INSTRUCTIONS FOR THE TASK — A single figure is expected: how many lines of the data that follows contain the word "gráfico".
#### DATA LISTING
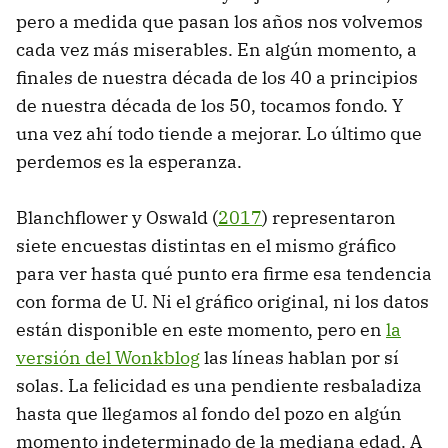
pero a medida que pasan los años nos volvemos
cada vez más miserables. En algún momento, a
finales de nuestra década de los 40 a principios
de nuestra década de los 50, tocamos fondo. Y
una vez ahí todo tiende a mejorar. Lo último que
perdemos es la esperanza.
Blanchflower y Oswald (
2017
) representaron
siete encuestas distintas en el mismo gráfico
para ver hasta qué punto era firme esa tendencia
con forma de U. Ni el gráfico original, ni los datos
están disponible en este momento, pero en
la
versión del Wonkblog
las líneas hablan por sí
solas. La felicidad es una pendiente resbaladiza
hasta que llegamos al fondo del pozo en algún
momento indeterminado de la mediana edad. A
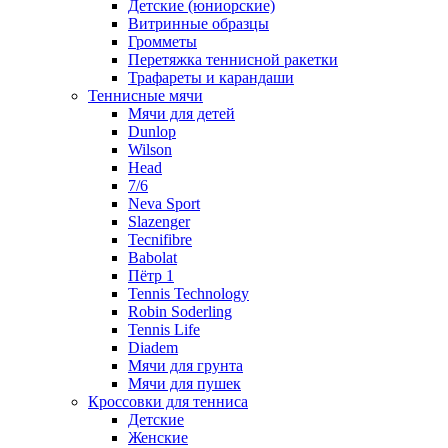
Детские (юниорские)
Витринные образцы
Громметы
Перетяжка теннисной ракетки
Трафареты и карандаши
Теннисные мячи
Мячи для детей
Dunlop
Wilson
Head
7/6
Neva Sport
Slazenger
Tecnifibre
Babolat
Пётр 1
Tennis Technology
Robin Soderling
Tennis Life
Diadem
Мячи для грунта
Мячи для пушек
Кроссовки для тенниса
Детские
Женские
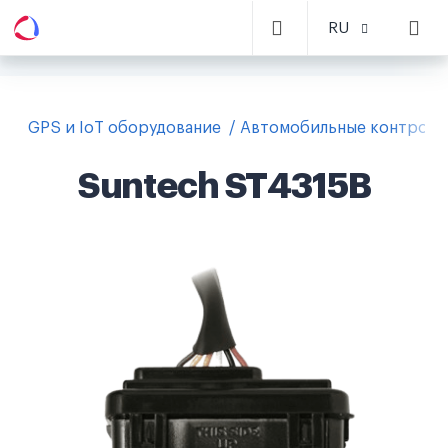
RU
GPS и IoT оборудование
Автомобильные контролл
Suntech ST4315B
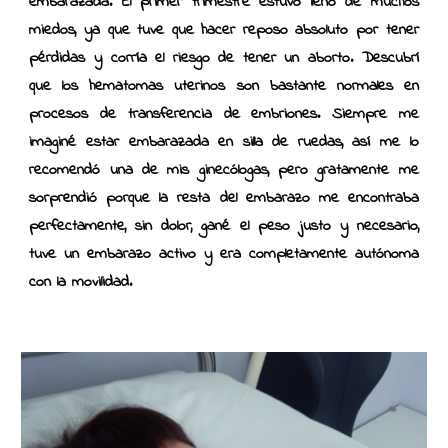
embarazada. El primer trimestre estuvo lleno de muchos
miedos, ya que tuve que hacer reposo absoluto por tener
pérdidas y corría el riesgo de tener un aborto. Descubrí
que los hematomas uterinos son bastante normales en
procesos de transferencia de embriones. Siempre me
imaginé estar embarazada en silla de ruedas, así me lo
recomendó una de mis ginecólogas, pero gratamente me
sorprendió porque la resta del embarazo me encontraba
perfectamente, sin dolor, gané el peso justo y necesario,
tuve un embarazo activo y era completamente autónoma
con la movilidad.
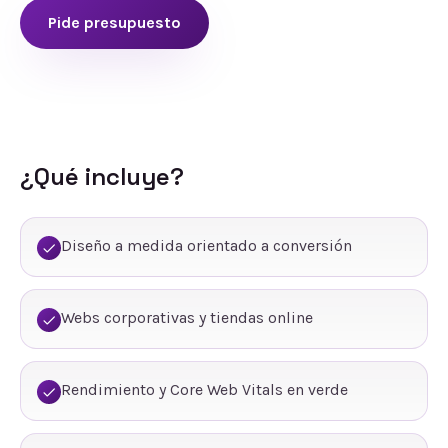
Pide presupuesto
¿Qué incluye?
Diseño a medida orientado a conversión
Webs corporativas y tiendas online
Rendimiento y Core Web Vitals en verde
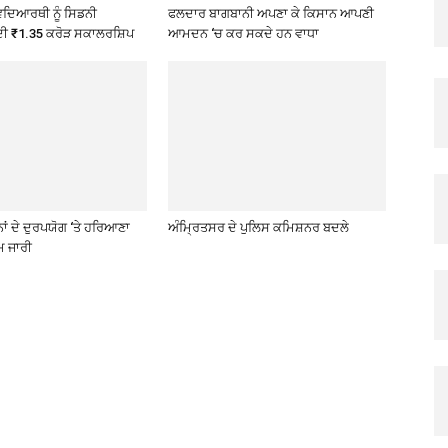
ਿਦਿਆਰਥੀ ਨੂੰ ਸਿਡਨੀ
ਫਲਦਾਰ ਬਾਗਬਾਨੀ ਅਪਣਾ ਕੇ ਕਿਸਾਨ ਆਪਣੀ
ਦੀ ₹1.35 ਕਰੋੜ ਸਕਾਲਰਸ਼ਿਪ
ਆਮਦਨ ‘ਚ ਕਰ ਸਕਦੇ ਹਨ ਵਾਧਾ
ਂ ਦੇ ਦੁਰਪਯੋਗ ‘ਤੇ ਹਰਿਆਣਾ
ਅੰਮ੍ਰਿਤਸਰ ਦੇ ਪੁਲਿਸ ਕਮਿਸ਼ਨਰ ਬਦਲੇ
ਕਮ ਜਾਰੀ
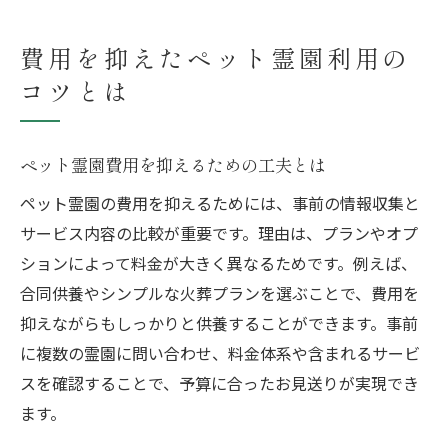
費用を抑えたペット霊園利用の
コツとは
ペット霊園費用を抑えるための工夫とは
ペット霊園の費用を抑えるためには、事前の情報収集と
サービス内容の比較が重要です。理由は、プランやオプ
ションによって料金が大きく異なるためです。例えば、
合同供養やシンプルな火葬プランを選ぶことで、費用を
抑えながらもしっかりと供養することができます。事前
に複数の霊園に問い合わせ、料金体系や含まれるサービ
スを確認することで、予算に合ったお見送りが実現でき
ます。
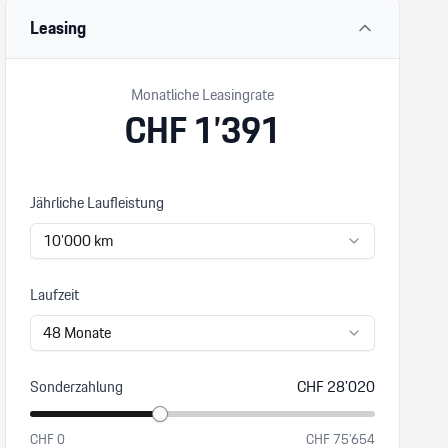
Leasing
Monatliche Leasingrate
CHF
1’391
Jährliche Laufleistung
10’000
km
Laufzeit
48
Monate
Sonderzahlung
CHF
28’020
CHF
0
CHF
75’654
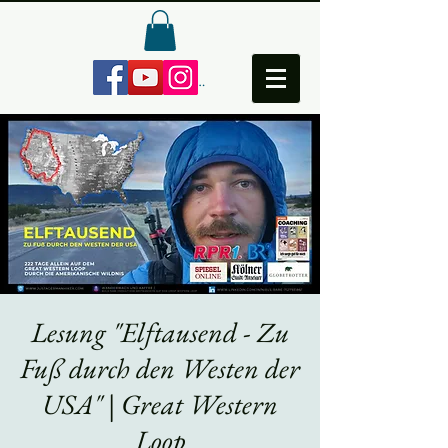
Anmelden
Lesung "Elftausend - Zu
Fuß durch den Westen der
USA" | Great Western
Loop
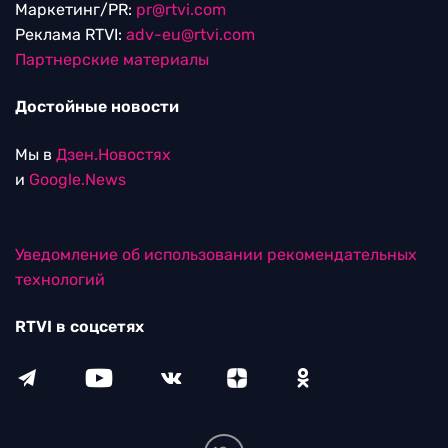
Маркетинг/PR:
pr@rtvi.com
Реклама RTVI:
adv-eu@rtvi.com
Партнерские материалы
Достойные новости
Мы в
Дзен.Новостях
и
Google.News
Уведомление об использовании рекомендательных
технологий
RTVI в соцсетях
########
OUTPUT BELOW — 2